The Madras High Court also flagged a worrying trend in medical education, in this report by Mohamed Imrranullah S. Students secure admission in postgraduate medical courses in government colleges by readily signing bonds to serve in public hospitals for two years after their studies, but subsequently try to wriggle out of this obligation. “The bond is... nothing but a service to humanity and to the poor sections of the society who are unable to get paid treatment,” the Bench said. 

In gender news, a separate Madras High Court Bench also recorded the Union Government’s statement that for people who want to change their sex in passports, it is not necessary to produce a sex reassignment surgery/surgical reconstruction certificate. The petition was filed in 2019; the counsel claimed that a request for a change in sex from male/female to transgender should not require certificates since such claim related to self-identity. 

In this piece, Rehnamol Raveendran writes about why political parties must recognise menstrual leave for women, which will in turn boost access to menstrual hygiene, women’s rights and gender equality. Any legislation for menstrual rights makes implicit the right to menstrual hygiene management facilities and equity for all women. 

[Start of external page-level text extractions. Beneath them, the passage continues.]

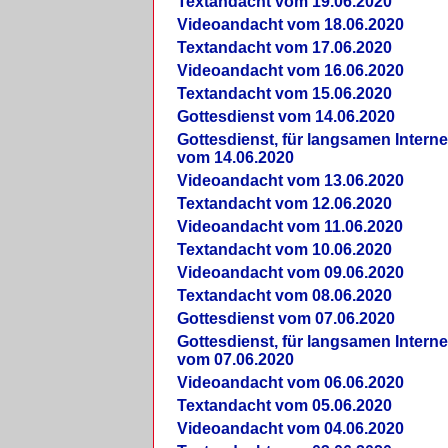
Textandacht vom 19.06.2020
Videoandacht vom 18.06.2020
Textandacht vom 17.06.2020
Videoandacht vom 16.06.2020
Textandacht vom 15.06.2020
Gottesdienst vom 14.06.2020
Gottesdienst, für langsamen Intern
vom 14.06.2020
Videoandacht vom 13.06.2020
Textandacht vom 12.06.2020
Videoandacht vom 11.06.2020
Textandacht vom 10.06.2020
Videoandacht vom 09.06.2020
Textandacht vom 08.06.2020
Gottesdienst vom 07.06.2020
Gottesdienst, für langsamen Intern
vom 07.06.2020
Videoandacht vom 06.06.2020
Textandacht vom 05.06.2020
Videoandacht vom 04.06.2020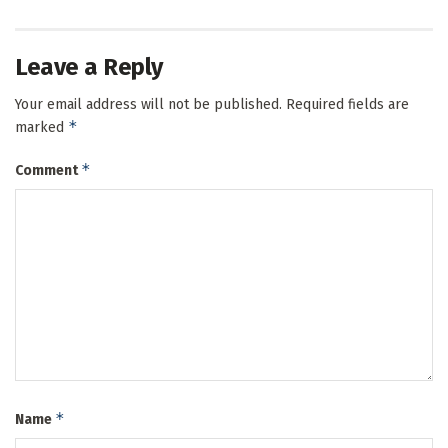
Leave a Reply
Your email address will not be published.
Required fields are
*
marked
*
Comment
*
Name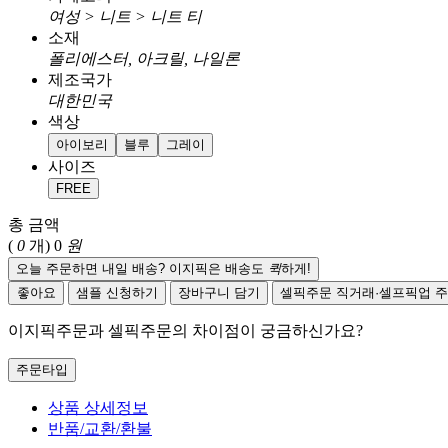
여성 > 니트 > 니트 티
소재
폴리에스터, 아크릴, 나일론
제조국가
대한민국
색상
아이보리
블루
그레이
사이즈
FREE
총 금액
(
0
개)
0
원
오늘 주문하면 내일 배송? 이지픽은 배송도
퀵
하게!
좋아요
샘플 신청하기
장바구니 담기
셀픽주문
직거래·셀프픽업 
이지픽주문과 셀픽주문의 차이점이 궁금하신가요?
주문타입
상품 상세정보
반품/교환/환불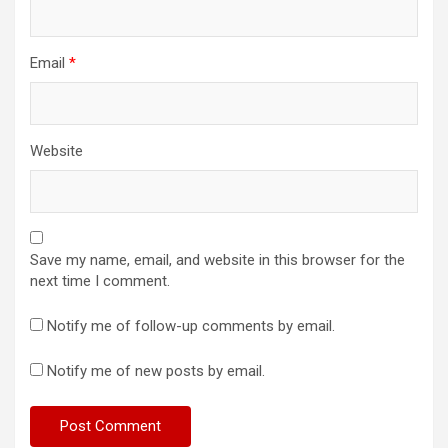
Email
*
Website
Save my name, email, and website in this browser for the
next time I comment.
Notify me of follow-up comments by email.
Notify me of new posts by email.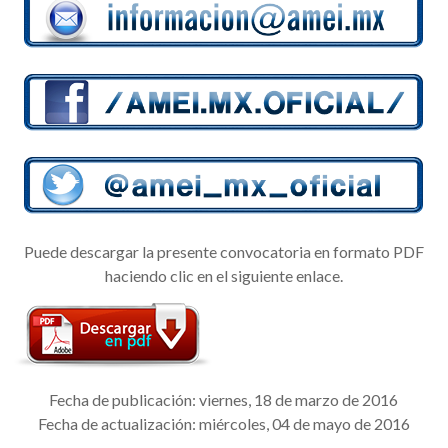
Puede descargar la presente convocatoria en formato PDF
haciendo clic en el siguiente enlace.
Fecha de publicación: viernes, 18 de marzo de 2016
Fecha de actualización: miércoles, 04 de mayo de 2016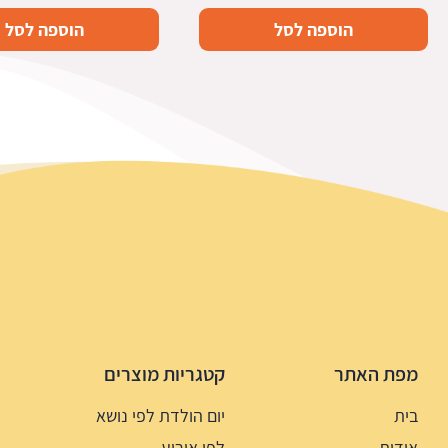
הוספה לסל
הוספה לסל
מפת האתר
קטגריות מוצרים
בית
יום הולדת לפי נושא
אודות
לפי אירוע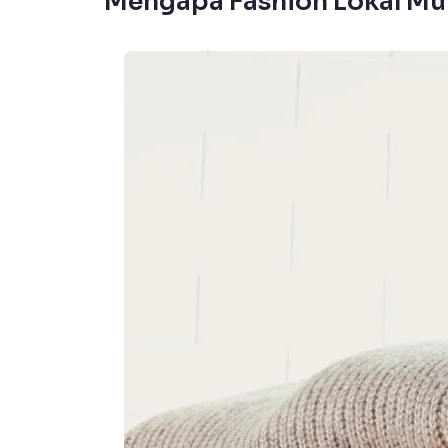
Mengapa Fashion Lokal Mul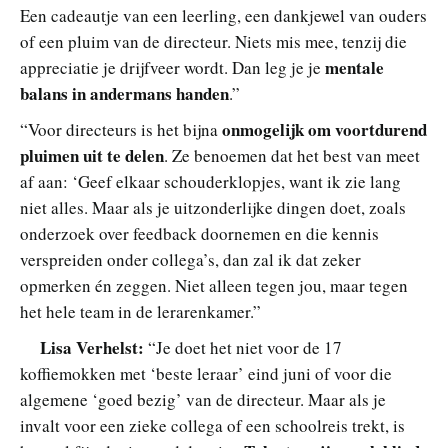
Een cadeautje van een leerling, een dankjewel van ouders
of een pluim van de directeur. Niets mis mee, tenzij die
mentale
appreciatie je drijfveer wordt. Dan leg je je
balans in andermans handen
.”
onmogelijk om voortdurend
“Voor directeurs is het bijna
pluimen uit te delen
. Ze benoemen dat het best van meet
af aan: ‘Geef elkaar schouderklopjes, want ik zie lang
niet alles. Maar als je uitzonderlijke dingen doet, zoals
onderzoek over feedback doornemen en die kennis
verspreiden onder collega’s, dan zal ik dat zeker
opmerken én zeggen. Niet alleen tegen jou, maar tegen
het hele team in de lerarenkamer.”
Lisa Verhelst:
“Je doet het niet voor de 17
koffiemokken met ‘beste leraar’ eind juni of voor die
algemene ‘goed bezig’ van de directeur. Maar als je
invalt voor een zieke collega of een schoolreis trekt, is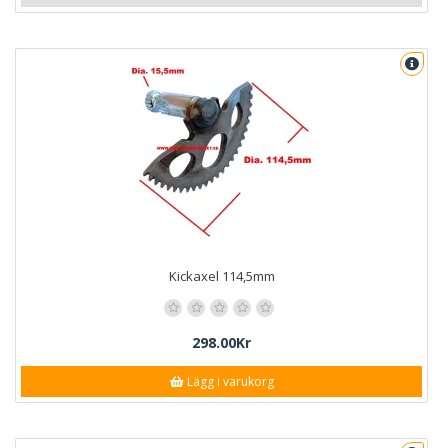
Kickaxel 114,5mm
298.00Kr
Lägg i varukorg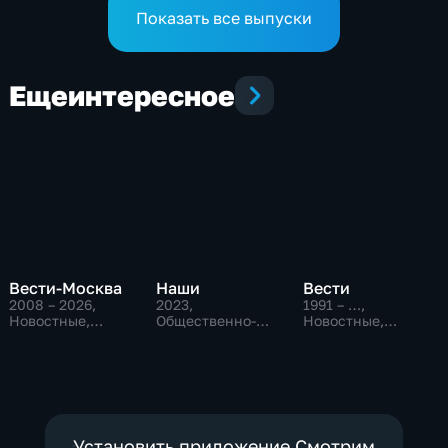
дал ответы
Показать все выпуски
Еще
интересное
Вести-Москва
Наши
Вести
2008 – 2026
,
2023
,
1991 – …
,
Новостные,
Общественно-
Новостные,
Общественно-
политические
Общественно-
политические,
политические,
социально-
социально-
экономические
экономические
Установить приложение Смотрим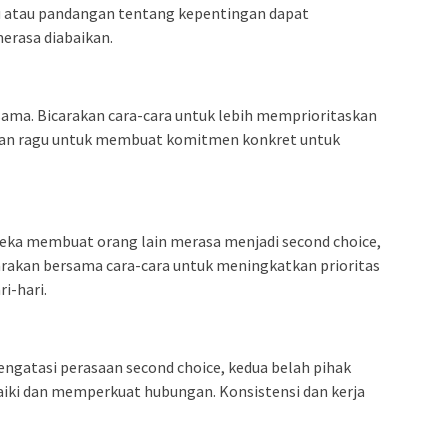
 atau pandangan tentang kepentingan dapat
erasa diabaikan.
rsama. Bicarakan cara-cara untuk lebih memprioritaskan
gan ragu untuk membuat komitmen konkret untuk
eka membuat orang lain merasa menjadi second choice,
arakan bersama cara-cara untuk meningkatkan prioritas
i-hari.
engatasi perasaan second choice, kedua belah pihak
ki dan memperkuat hubungan. Konsistensi dan kerja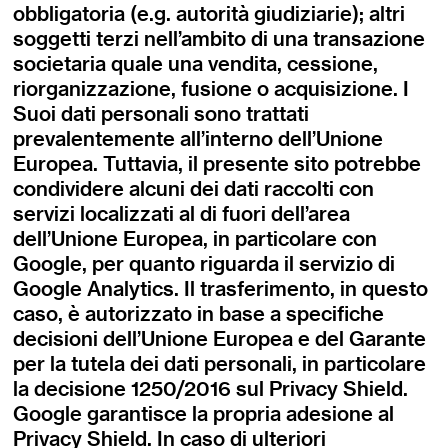
obbligatoria (e.g. autorità giudiziarie); altri
soggetti terzi nell’ambito di una transazione
societaria quale una vendita, cessione,
riorganizzazione, fusione o acquisizione. I
Suoi dati personali sono trattati
prevalentemente all’interno dell’Unione
Europea. Tuttavia, il presente sito potrebbe
condividere alcuni dei dati raccolti con
servizi localizzati al di fuori dell’area
dell’Unione Europea, in particolare con
Google, per quanto riguarda il servizio di
Google Analytics. Il trasferimento, in questo
caso, è autorizzato in base a specifiche
decisioni dell’Unione Europea e del Garante
per la tutela dei dati personali, in particolare
la decisione 1250/2016 sul Privacy Shield.
Google garantisce la propria adesione al
Privacy Shield. In caso di ulteriori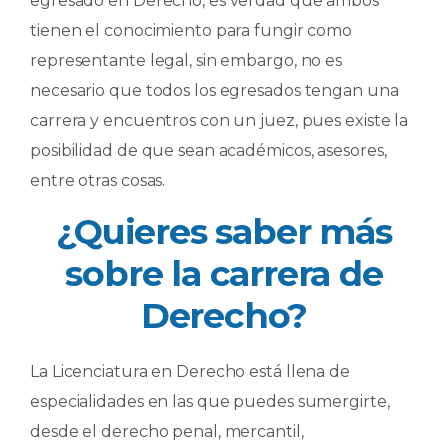
egresado en Derecho, es verdad que ambos
tienen el conocimiento para fungir como
representante legal, sin embargo, no es
necesario que todos los egresados tengan una
carrera y encuentros con un juez, pues existe la
posibilidad de que sean académicos, asesores,
entre otras cosas.
¿Quieres saber más
sobre la carrera de
Derecho?
La Licenciatura en Derecho está llena de
especialidades en las que puedes sumergirte,
desde el derecho penal, mercantil,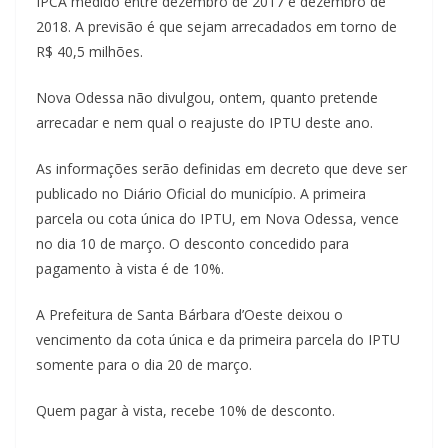
IPCA medido entre dezembro de 2017 e dezembro de
2018. A previsão é que sejam arrecadados em torno de
R$ 40,5 milhões.
Nova Odessa não divulgou, ontem, quanto pretende
arrecadar e nem qual o reajuste do IPTU deste ano.
As informações serão definidas em decreto que deve ser
publicado no Diário Oficial do município. A primeira
parcela ou cota única do IPTU, em Nova Odessa, vence
no dia 10 de março. O desconto concedido para
pagamento à vista é de 10%.
A Prefeitura de Santa Bárbara d’Oeste deixou o
vencimento da cota única e da primeira parcela do IPTU
somente para o dia 20 de março.
Quem pagar à vista, recebe 10% de desconto.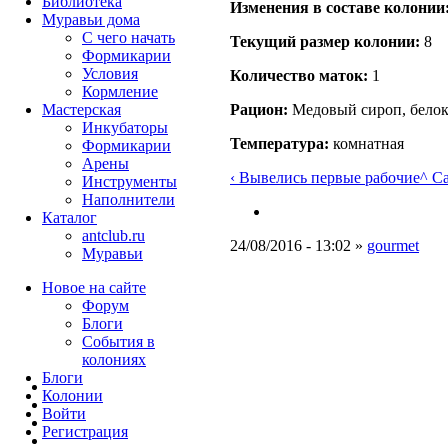
Библиотека
Изменения в составе кoлонии
Муравьи дома
С чего начать
Текущий размер кoлонии:
8
Формикарии
Условия
Количество маток:
1
Кормление
Мастерская
Рацион:
Медовый сироп, бело
Инкубаторы
Температура:
комнатная
Формикарии
Арены
‹ Вывелись первые рабочие
^ C
Инструменты
Наполнители
Каталог
antclub.ru
24/08/2016 - 13:02 »
gourmet
Муравьи
Новое на сайте
Форум
Блоги
События в
колониях
Блоги
Колонии
Войти
Peгиcтpaция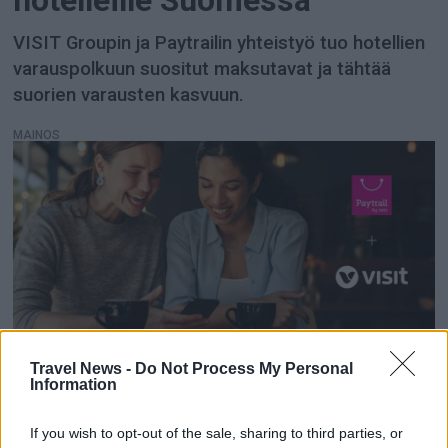
hotelleille Suomessa
VISIT Groupin ja Paytrailin yhteistyö tuo hotellien
varauspolkuun suositut maksutavat ja tähtää
suorien varausten kasvuun.
MAINOS
Paytrail tulee BookVisitiin
Travel News -
Do Not Process My Personal
Information
hotelleille Suomessa
If you wish to opt-out of the sale, sharing to third parties, or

The election season coinciding with severe heatwave conditions has an unexpected casualty: a shortage of blood donations. In Karnataka, ever since the Model Code of Conduct (MCC) came into force on March 16, hardly any blood donation camps have been conducted. While educational institutions, where camps are usually held, are closed for the summer vacation, even those who want to donate are not keen due to the severe heatwave conditions. several of the 217 private blood banks are not able to meet even 50% of the demand as their supply mainly depends on voluntary blood donation camps, reports Afshan Yasmeen

Elsewhere, health stakeholders are hoping to enter the electoral fight. Siddharth Kumar Singh writes about a former nurse contesting the Lok Sabha elections from Telangana. Bharathi Dasari’s mission is to extend essential amenities such as electricity and healthcare services to the underserved; pay adequate attention to pregnant women; updating the curriculum of nursing colleges where “bureaucratic obstacles stall their progress”. In the Odisha Assembly Elections, Dr. Purna Chandra Mohapatra, a renowned gynaecologist, is BJP’s pick to fight from the Cuttack-Barabati seat, writes Satyasundar Barik.

The ongoing electoral theatre is packed with polarising speeches pitting one community against others. Ever wonder if science has an explanation as to how bias operates in our society, or where the ‘us versus them’ idea stems from in the brain? Reeteka Sud reports on a fascinating study that found while people say they believed in the equality of all races, they also harboured implicit biases in favour of socially advantaged groups. Behind cultural narratives that insist “they are bad people”, she writes, “remember that somewhere behind this statement is a misappropriated bit of brain biology.” 

Our tail piece for this week is a computer science conundrum that could transform healthcare. A cryptic puzzle called the P vs NP question has assailed bright minds, but solving this math problem could unlock a new era in medical science too, writes C. Aravinda. Read along to dig deeper into this arithmetic challenge that, if solved, could redefine healthcare. 

From the Health page

Preeti Zachariah writes about a book that offers a holistic take on the obesity crisis

Why a group of University of Hyderabad scientists are recommending mangoes for gut health

Tamil Nadu experts say cancers in adolescents and young adults are a growing cause of concern. 

How poor identification of brain death cases is impacting organ donations, reports S. Vijay Kumar. 

As mistrust and misinformation mill about, one lesson from Shakespeare comes to mind: Happy are they that hear their detractions, and can put them to mending.